Plaintiff Esplanade Properties, LLC (“Esplanade”) challenges the legality of *980 the City of Seattle’s (“the City’s”) denial of its application to develop shoreline property on Elliot Bay in Seattle, Washington. Esplanade contends that the City’s action resulted in a complete deprivation of economic use of its property, constituting an inverse condemnation in violation of federal and state constitutional law, and violating both federal and state substantive due process. Specifically, plaintiff appeals three decisions of the district court which, in toto, resulted in the dismissal of its claims against the defendant, to wit, granting summary judgment to the defendant on plaintiffs takings claim, granting summary judgment to the defendant on plaintiffs federal substantive due process claim, and dismissing plaintiffs state substantive due process claim. We have jurisdiction under 28 U.S.C. § 1291 and we affirm.
I. BACKGROUND
In 1992, Esplanade began a long, and ultimately unsuccessful, process of attempting to secure permission to construct single-family residential housing on and over tidelands located below Magnolia bluff, near both a large city park and a large marina. The property is classified as first class tide-land, and is submerged completely for roughly half of the day, during which time it resembles a large sand bar.
Esplanade purchased the property for $40,000 in 1991, and quickly retained a development team to design and secure permits for nine waterfront homes, each to be constructed on platforms supported by pilings. In June of 1992, Esplanade applied for building permits, as well as various use permits, variance permits, and special use permits. None of these applications were ever approved. 2
■ After reviewing Esplanade’s permit applications, the City’s Department of Construction and Land Use (“DCLU”) identified three significant code compliance issues related to the proposed project: (1) the size of the proposed piers and docks, (2) the design of the causeway access to the houses, and (3) lack of parking on dry land. The City notified Esplanade of its concerns in a Correction Notice. Esplanade responded to the City’s concerns, and sought three formal code interpretations from the DCLU, each relating to the issues raised by the City. Central to the ongoing dispute, the City was asked, inter alia, to interpret the code with respect to parking. 3 According to the City’s interpretation, parking built over water in a single-family zone was prohibited, despite the general requirement that single-family homes be ■constructed with on-site parking. Esplanade appealed this interpretation, which was eventually affirmed by the Washington Court of Appeals on the ground that residential housing was not a water-dependent or water-related use.

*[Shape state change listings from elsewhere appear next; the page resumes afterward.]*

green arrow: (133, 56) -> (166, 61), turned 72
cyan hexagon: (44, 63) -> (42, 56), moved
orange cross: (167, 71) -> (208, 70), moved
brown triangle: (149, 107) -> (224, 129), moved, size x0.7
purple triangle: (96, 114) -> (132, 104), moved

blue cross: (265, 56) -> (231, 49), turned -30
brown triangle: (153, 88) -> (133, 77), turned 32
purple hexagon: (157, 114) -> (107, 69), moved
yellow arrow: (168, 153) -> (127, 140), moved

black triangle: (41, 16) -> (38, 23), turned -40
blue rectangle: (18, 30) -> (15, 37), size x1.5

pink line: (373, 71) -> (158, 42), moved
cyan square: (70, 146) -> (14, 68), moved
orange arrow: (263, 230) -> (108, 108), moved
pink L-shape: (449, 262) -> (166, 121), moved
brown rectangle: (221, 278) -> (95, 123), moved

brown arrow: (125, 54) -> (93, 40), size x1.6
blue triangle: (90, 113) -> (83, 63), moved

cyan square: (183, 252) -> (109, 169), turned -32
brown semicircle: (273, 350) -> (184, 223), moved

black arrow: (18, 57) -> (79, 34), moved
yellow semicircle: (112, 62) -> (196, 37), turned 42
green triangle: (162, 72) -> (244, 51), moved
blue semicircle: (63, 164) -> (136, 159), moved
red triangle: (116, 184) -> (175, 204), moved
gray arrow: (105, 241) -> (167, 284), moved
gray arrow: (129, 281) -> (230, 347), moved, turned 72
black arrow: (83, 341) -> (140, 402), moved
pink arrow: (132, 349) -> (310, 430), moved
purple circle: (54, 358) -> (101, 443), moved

*981 At the end of the appeals process, in November of 1997, Esplanade was informed by the City that it had 60 days to submit formal alterations to its proposed plan, in light of the DCLU’s code interpretations, without which the application would be cancelled. 4 Esplanade, instead of altering its parking proposal, simply applied for a variance. Because Esplanade failed to modify its plans with respect to each of the three design concerns raised by the City, on April 13, 1998, the City cancelled Esplanade’s application, 5 and later refused to reconsider its unappealable decision.
On June 5, 2000, Esplanade served a letter on the City threatening to make an inverse condemnation claim as a result of the cancellation of its application. Without a response from the City, Esplanade made good on its threat and filed the current action against the City on August 22, 2000.
In its complaint, Esplanade alleges, (1) “inverse condemnation [ ] in violation of the federal and state constitutional provisions prohibiting the taking of private property without just compensation,” and (2) “violation] [of] plaintiffs right to substantive due process, in violation of the state and federal constitutions.” Plaintiff seeks “monetary damages” under 42 U.S.C. § 1983 and RCW 64.40.020.
The district court granted the defendant’s motion for partial summary judgment, dismissing Esplanade’s federal substantive due process claim based upon our holding in
Armendariz v. Penman,
The district court, in its Order, did not resolve Esplanade’s state substantive due process claim, but requested further briefing from the parties on the question whether the matter should be certified for review by the Washington Supreme Court.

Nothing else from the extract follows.